==== Data
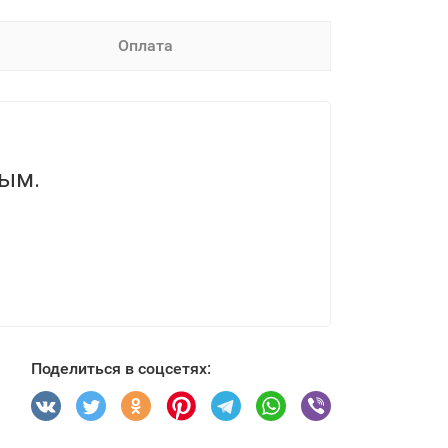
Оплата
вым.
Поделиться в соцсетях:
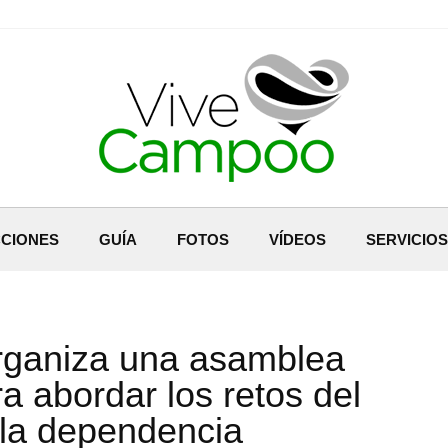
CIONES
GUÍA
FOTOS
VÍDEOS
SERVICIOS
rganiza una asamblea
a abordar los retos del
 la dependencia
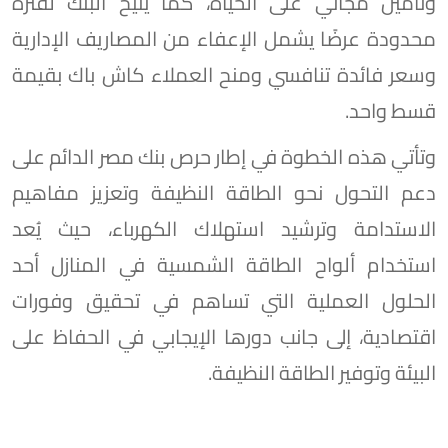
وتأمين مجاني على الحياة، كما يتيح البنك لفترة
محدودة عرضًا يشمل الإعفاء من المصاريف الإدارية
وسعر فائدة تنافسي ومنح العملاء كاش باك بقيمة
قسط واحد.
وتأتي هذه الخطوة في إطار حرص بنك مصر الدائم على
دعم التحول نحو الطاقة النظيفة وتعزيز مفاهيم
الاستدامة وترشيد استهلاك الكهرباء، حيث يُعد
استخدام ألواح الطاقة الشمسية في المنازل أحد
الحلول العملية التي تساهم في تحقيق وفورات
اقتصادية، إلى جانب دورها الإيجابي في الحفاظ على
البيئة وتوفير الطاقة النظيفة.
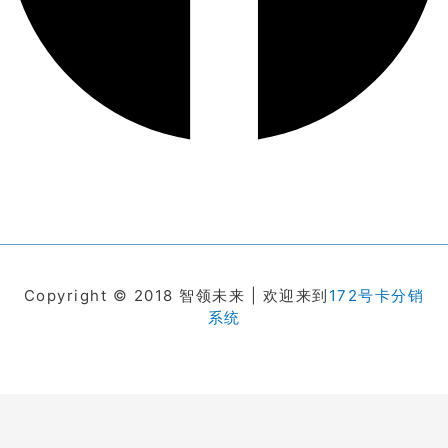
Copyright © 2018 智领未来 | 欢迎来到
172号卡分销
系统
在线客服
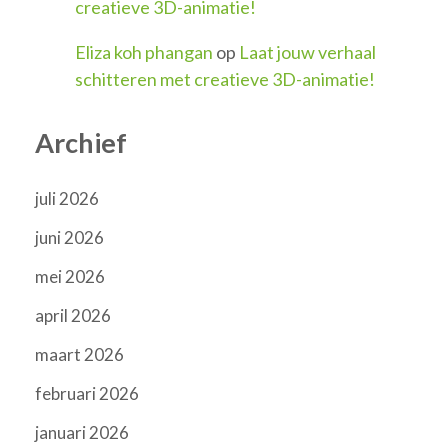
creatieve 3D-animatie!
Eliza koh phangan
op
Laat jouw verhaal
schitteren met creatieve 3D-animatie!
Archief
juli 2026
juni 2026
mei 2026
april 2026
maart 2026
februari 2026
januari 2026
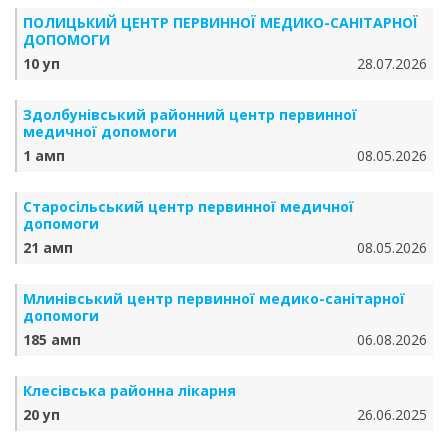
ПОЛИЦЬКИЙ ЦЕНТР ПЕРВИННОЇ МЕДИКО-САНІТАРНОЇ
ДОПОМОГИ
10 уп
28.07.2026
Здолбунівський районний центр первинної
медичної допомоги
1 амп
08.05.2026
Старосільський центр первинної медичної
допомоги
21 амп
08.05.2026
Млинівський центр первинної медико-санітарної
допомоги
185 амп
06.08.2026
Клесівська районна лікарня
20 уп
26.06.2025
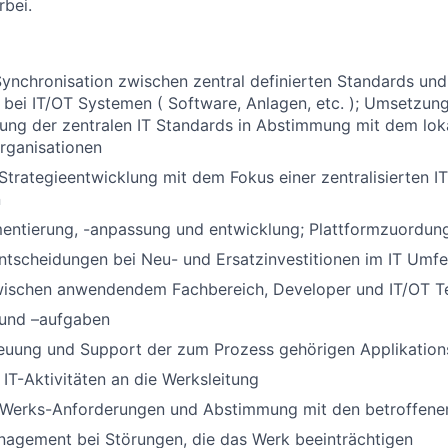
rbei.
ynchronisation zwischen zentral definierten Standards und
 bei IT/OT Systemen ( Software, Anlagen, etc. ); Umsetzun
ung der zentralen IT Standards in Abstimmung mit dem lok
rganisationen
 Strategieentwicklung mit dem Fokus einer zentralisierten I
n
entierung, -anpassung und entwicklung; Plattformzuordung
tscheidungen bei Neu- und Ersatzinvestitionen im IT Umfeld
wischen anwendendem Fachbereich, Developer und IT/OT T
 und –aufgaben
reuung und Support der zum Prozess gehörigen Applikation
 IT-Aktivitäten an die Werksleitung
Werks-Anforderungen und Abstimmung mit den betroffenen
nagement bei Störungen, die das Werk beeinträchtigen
========
**Problem details**:
I need each line from the listing where the word "Abstimmung" occurs.

**Result below**:
ung der zentralen IT Standards in Abstimmung mit dem lok
Werks-Anforderungen und Abstimmung mit den betroffenen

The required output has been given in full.